## EXERCISE REQUIREMENTS
Stop after the line holding "waterways. Once contained, we". Repeat exactly every line before it in the records below, that line too, and leave out the pictures.

## SOURCE MATERIAL
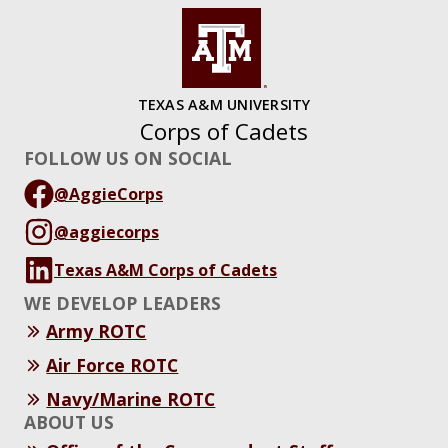
TEXAS A&M UNIVERSITY
Corps of Cadets
FOLLOW US ON SOCIAL
@AggieCorps
@aggiecorps
Texas A&M Corps of Cadets
WE DEVELOP LEADERS
Army ROTC
Air Force ROTC
Navy/Marine ROTC
ABOUT US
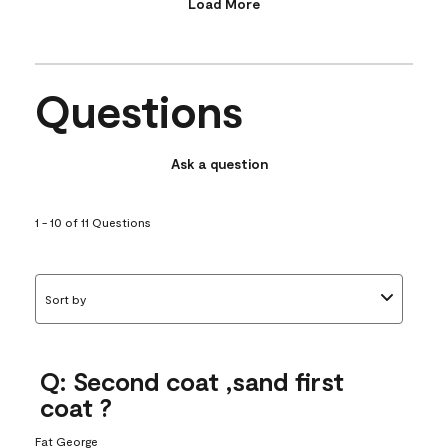
Load More
Questions
Ask a question
1 - 10 of 11 Questions
Sort by
Q: Second coat ,sand first
coat ?
Fat George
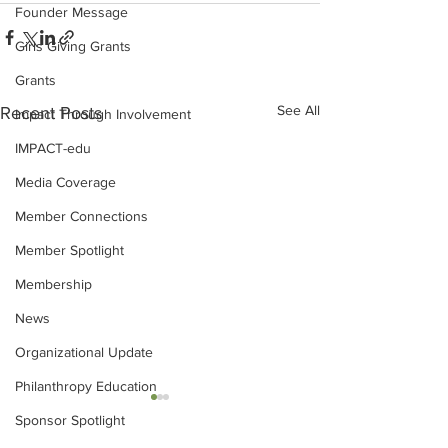
Founder Message
Girls Giving Grants
Grants
See All
Recent Posts
Impact Through Involvement
IMPACT-edu
Media Coverage
Member Connections
Member Spotlight
Membership
News
Organizational Update
Philanthropy Education
Sponsor Spotlight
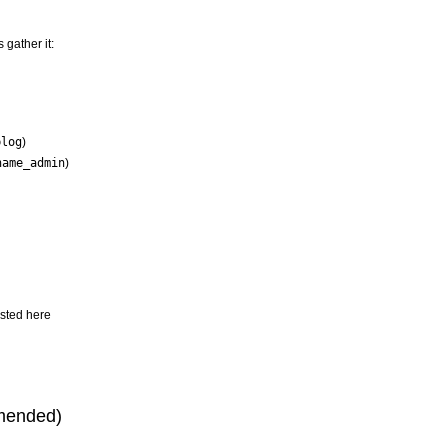
 gather it:
blog
)
name_admin
)
isted here
mmended)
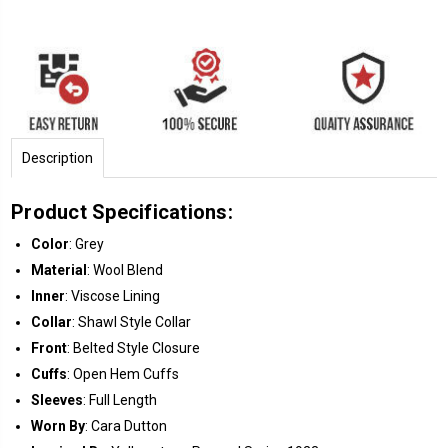
Description
Product Specifications:
Color
: Grey
Material
: Wool Blend
Inner
: Viscose Lining
Collar
: Shawl Style Collar
Front
: Belted Style Closure
Cuffs
: Open Hem Cuffs
Sleeves
: Full Length
Worn By
: Cara Dutton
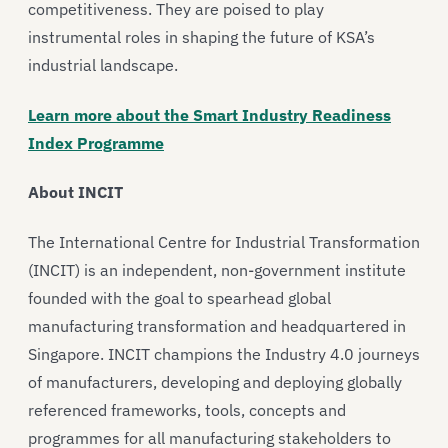
competitiveness. They are poised to play
instrumental roles in shaping the future of KSA’s
industrial landscape.
Learn more about the Smart Industry Readiness
Index Programme
About INCIT
The International Centre for Industrial Transformation
(INCIT) is an independent, non-government institute
founded with the goal to spearhead global
manufacturing transformation and headquartered in
Singapore. INCIT champions the Industry 4.0 journeys
of manufacturers, developing and deploying globally
referenced frameworks, tools, concepts and
programmes for all manufacturing stakeholders to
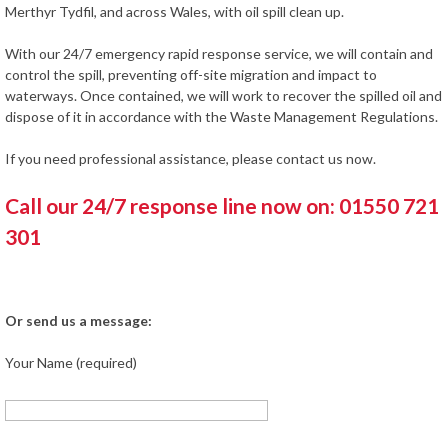
Merthyr Tydfil, and across Wales, with oil spill clean up.
With our 24/7 emergency rapid response service, we will contain and
control the spill, preventing off-site migration and impact to
waterways. Once contained, we will work to recover the spilled oil and
dispose of it in accordance with the Waste Management Regulations.
If you need professional assistance, please contact us now.
Call our 24/7 response line now on: 01550 721
301
Or send us a message:
Your Name (required)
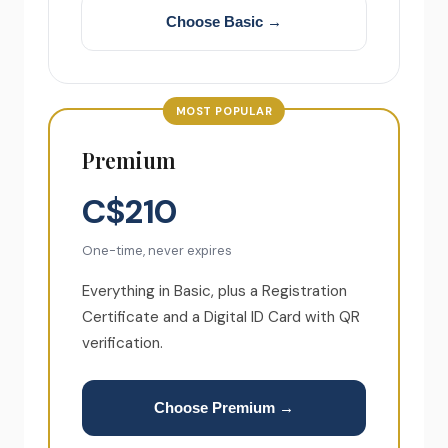
Choose Basic →
MOST POPULAR
Premium
C$210
One-time, never expires
Everything in Basic, plus a Registration
Certificate and a Digital ID Card with QR
verification.
Choose Premium →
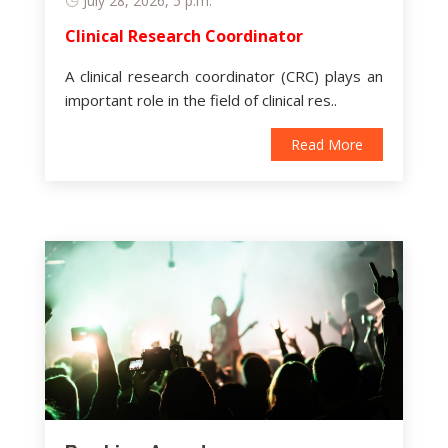
July 28, 2026, 5 p.m.
Clinical Research Coordinator
A clinical research coordinator (CRC) plays an
important role in the field of clinical res..
Read More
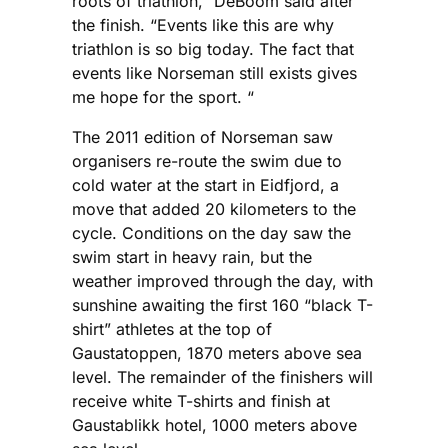
roots of triathlon,” DeBoom said after
the finish. “Events like this are why
triathlon is so big today. The fact that
events like Norseman still exists gives
me hope for the sport. “
The 2011 edition of Norseman saw
organisers re-route the swim due to
cold water at the start in Eidfjord, a
move that added 20 kilometers to the
cycle. Conditions on the day saw the
swim start in heavy rain, but the
weather improved through the day, with
sunshine awaiting the first 160 “black T-
shirt” athletes at the top of
Gaustatoppen, 1870 meters above sea
level. The remainder of the finishers will
receive white T-shirts and finish at
Gaustablikk hotel, 1000 meters above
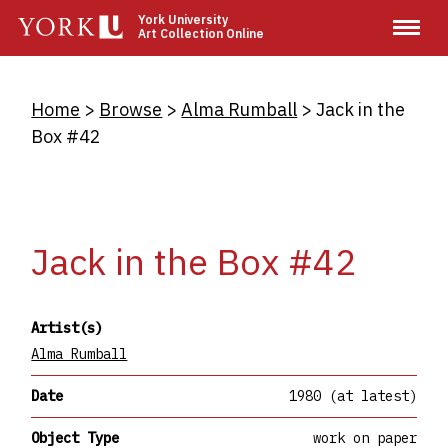
Skip
York University
Art Collection Online
to
main
content
Breadcrumb
Home
Browse
Alma Rumball
Jack in the
Box #42
Jack in the Box #42
Artist(s)
Alma Rumball
Date
1980 (at latest)
Object Type
work on paper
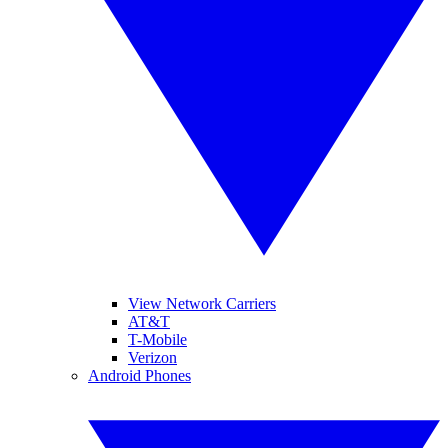
View Network Carriers
AT&T
T-Mobile
Verizon
Android Phones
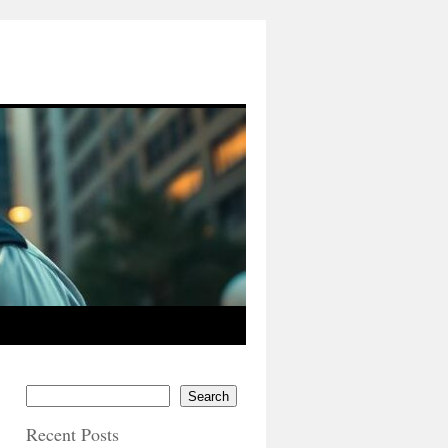
Search
Recent Posts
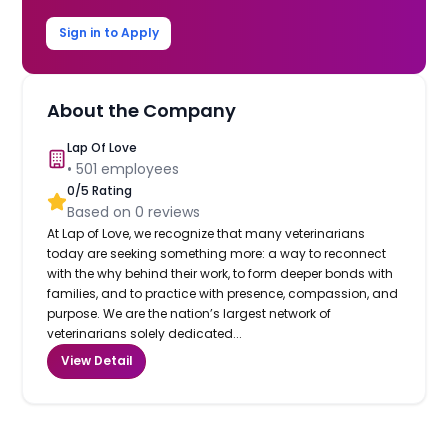
Sign in to Apply
About the Company
Lap Of Love
•
501
employees
0
/5 Rating
Based on
0
reviews
At Lap of Love, we recognize that many veterinarians
today are seeking something more: a way to reconnect
with the why behind their work, to form deeper bonds with
families, and to practice with presence, compassion, and
purpose. We are the nation’s largest network of
veterinarians solely dedicated...
View Detail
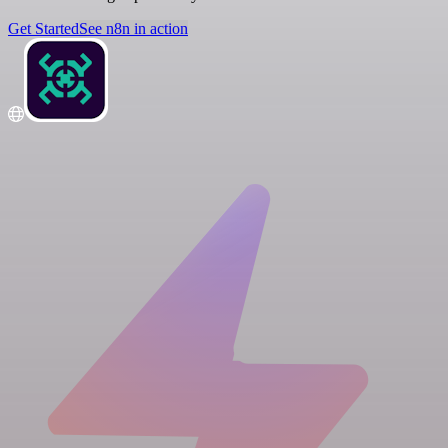
Get Started
See n8n in action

## THE ANSWER
TEXAS A&M UNIVERSITY
Corps of Cadets
FOLLOW US ON SOCIAL
@AggieCorps
@aggiecorps
Texas A&M Corps of Cadets
WE DEVELOP LEADERS
Army ROTC
Air Force ROTC
Navy/Marine ROTC
ABOUT US
Load More
Questions
Ask a question
1 - 10 of 11 Questions
Sort by
Q: Second coat ,sand first
coat ?
Fat George
Founder Message
Girls Giving Grants
Grants
See All
Recent Posts
Impact Through Involvement
IMPACT-edu
Media Coverage
Member Connections
Member Spotlight
Membership
News
Organizational Update
Philanthropy Education
Sponsor Spotlight
 gather it:
blog
)
name_admin
)
isted here
mmended)
Description
Product Specifications:
Color
: Grey
Material
: Wool Blend
Inner
: Viscose Lining
Collar
: Shawl Style Collar
Front
: Belted Style Closure
Cuffs
: Open Hem Cuffs
Sleeves
: Full Length
Worn By
: Cara Dutton
competitiveness. They are poised to play
instrumental roles in shaping the future of KSA’s
industrial landscape.
Learn more about the Smart Industry Readiness
Index Programme
About INCIT
The International Centre for Industrial Transformation
(INCIT) is an independent, non-government institute
founded with the goal to spearhead global
manufacturing transformation and headquartered in
Singapore. INCIT champions the Industry 4.0 journeys
of manufacturers, developing and deploying globally
referenced frameworks, tools, concepts and
programmes for all manufacturing stakeholders to
Merthyr Tydfil, and across Wales, with oil spill clean up.
With our 24/7 emergency rapid response service, we will contain and
control the spill, preventing off-site migration and impact to
waterways. Once contained, we will work to recover the spilled oil and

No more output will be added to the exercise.